> Records provided:
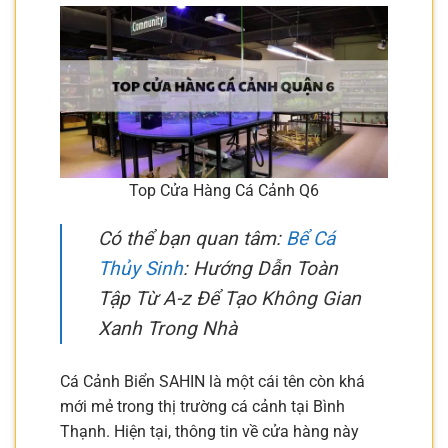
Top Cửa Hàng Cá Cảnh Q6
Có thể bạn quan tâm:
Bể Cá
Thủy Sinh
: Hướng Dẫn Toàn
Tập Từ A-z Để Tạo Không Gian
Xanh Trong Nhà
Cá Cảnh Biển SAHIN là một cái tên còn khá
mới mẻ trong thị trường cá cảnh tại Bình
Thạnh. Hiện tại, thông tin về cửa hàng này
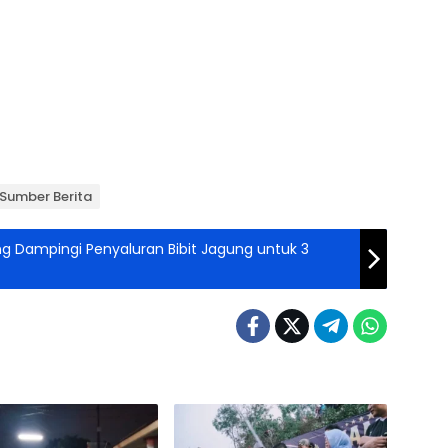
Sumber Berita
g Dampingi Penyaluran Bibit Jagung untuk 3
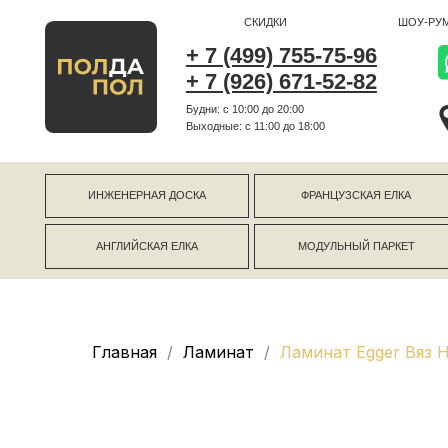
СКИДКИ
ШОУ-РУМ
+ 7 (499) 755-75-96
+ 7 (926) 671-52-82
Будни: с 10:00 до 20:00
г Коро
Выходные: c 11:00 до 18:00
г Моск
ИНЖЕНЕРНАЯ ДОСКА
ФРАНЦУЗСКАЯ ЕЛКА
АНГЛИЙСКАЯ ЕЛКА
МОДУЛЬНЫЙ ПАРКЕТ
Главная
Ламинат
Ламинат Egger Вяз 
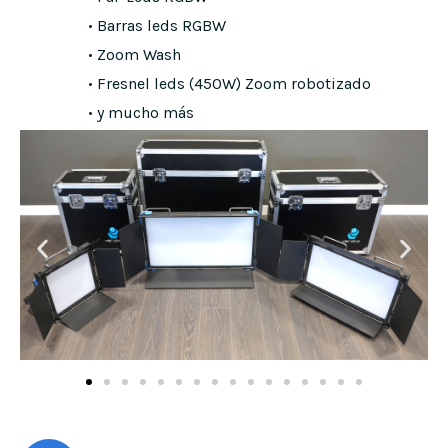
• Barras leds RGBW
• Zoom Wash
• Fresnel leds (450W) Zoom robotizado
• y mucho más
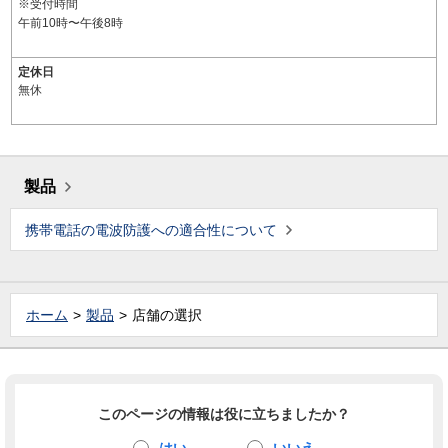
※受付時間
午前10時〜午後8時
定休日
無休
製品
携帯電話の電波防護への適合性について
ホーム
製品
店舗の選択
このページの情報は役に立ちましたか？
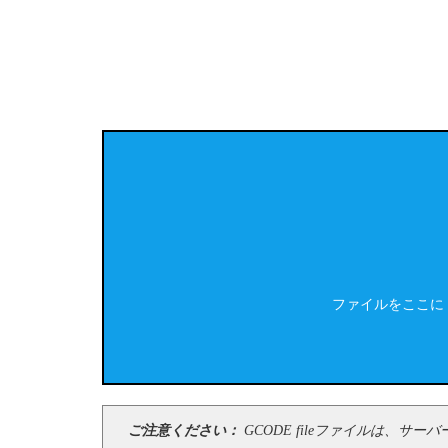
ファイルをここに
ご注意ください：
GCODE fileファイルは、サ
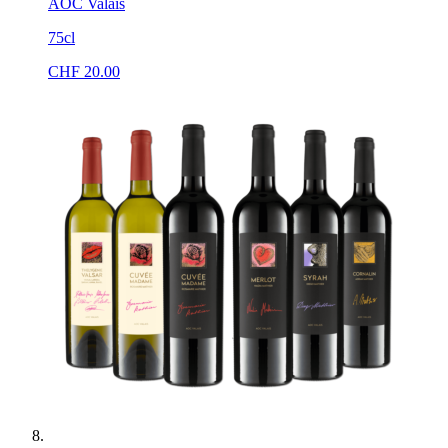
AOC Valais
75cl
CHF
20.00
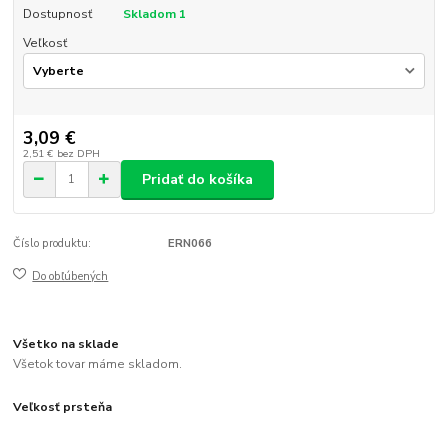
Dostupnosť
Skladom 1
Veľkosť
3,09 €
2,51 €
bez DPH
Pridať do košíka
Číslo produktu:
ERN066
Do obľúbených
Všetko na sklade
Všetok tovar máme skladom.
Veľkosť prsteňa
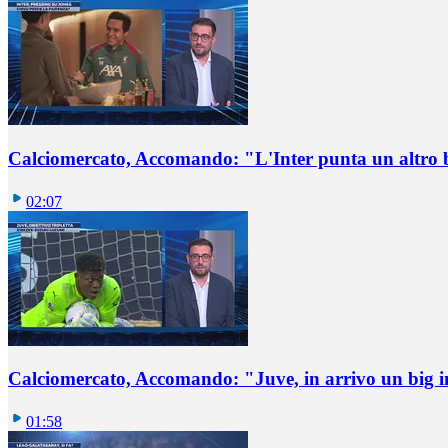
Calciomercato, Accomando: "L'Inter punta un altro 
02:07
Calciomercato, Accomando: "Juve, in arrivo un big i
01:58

> About this task:
Reproduce every line above word for word; no images.

> Answer space:
Top Cửa Hàng Cá Cảnh Q6
Có thể bạn quan tâm:
Bể Cá
Thủy Sinh
: Hướng Dẫn Toàn
Tập Từ A-z Để Tạo Không Gian
Xanh Trong Nhà
Cá Cảnh Biển SAHIN là một cái tên còn khá
mới mẻ trong thị trường cá cảnh tại Bình
Thạnh. Hiện tại, thông tin về cửa hàng này
Sumber Berita
g Dampingi Penyaluran Bibit Jagung untuk 3
СКИДКИ
ШОУ-РУМ
+ 7 (499) 755-75-96
+ 7 (926) 671-52-82
Будни: с 10:00 до 20:00
г Коро
Выходные: c 11:00 до 18:00
г Моск
ИНЖЕНЕРНАЯ ДОСКА
ФРАНЦУЗСКАЯ ЕЛКА
АНГЛИЙСКАЯ ЕЛКА
МОДУЛЬНЫЙ ПАРКЕТ
Главная
Ламинат
Ламинат Egger Вяз 
• Barras leds RGBW
• Zoom Wash
• Fresnel leds (450W) Zoom robotizado
• y mucho más
※受付時間
午前10時〜午後8時
定休日
無休
製品
携帯電話の電波防護への適合性について
ホーム
製品
店舗の選択
このページの情報は役に立ちましたか？
ファイルをここに
ご注意ください：
GCODE fileファイルは、サ
AOC Valais
75cl
CHF
20.00
Dostupnosť
Skladom 1
Veľkosť
3,09 €
2,51 €
bez DPH
Pridať do košíka
Číslo produktu:
ERN066
Do obľúbených
Všetko na sklade
Všetok tovar máme skladom.
Veľkosť prsteňa
Calciomercato, Accomando: "L'Inter punta un altro 
02:07
Calciomercato, Accomando: "Juve, in arrivo un big i
01:58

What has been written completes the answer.